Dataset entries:
———

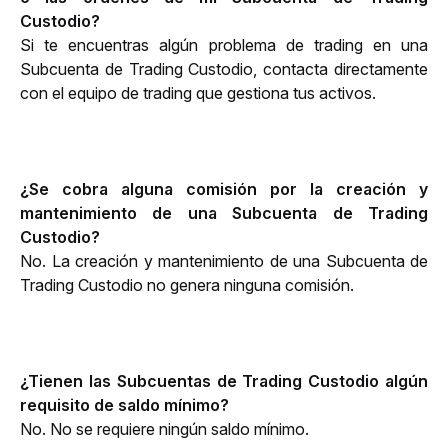
Custodio?
Si te encuentras algún problema de trading en una 
Subcuenta de Trading Custodio, contacta directamente 
con el equipo de trading que gestiona tus activos. 
¿Se cobra alguna comisión por la creación y 
mantenimiento de una Subcuenta de Trading 
Custodio?
No. La creación y mantenimiento de una Subcuenta de 
Trading Custodio no genera ninguna comisión.
¿Tienen las Subcuentas de Trading Custodio algún 
requisito de saldo mínimo?
No. No se requiere ningún saldo mínimo.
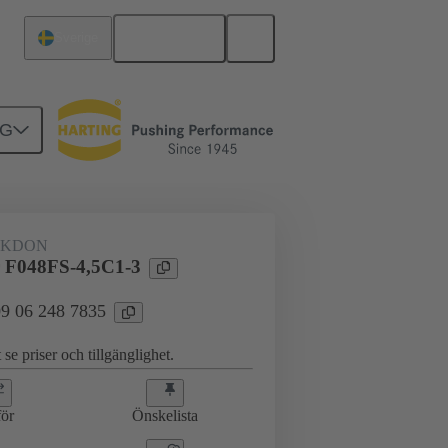
Svenska
Sverige
NG
erkort till dotterkort
09 06 248 7835
AKDON
 F048FS-4,5C1-3
 09 06 248 7835
 se priser och tillgänglighet.
ör
Önskelista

———

#### Exercise description:
Track down all lines above with the string "algún" and copy them.

#### Exercise result:
Si te encuentras algún problema de trading en una 
¿Tienen las Subcuentas de Trading Custodio algún 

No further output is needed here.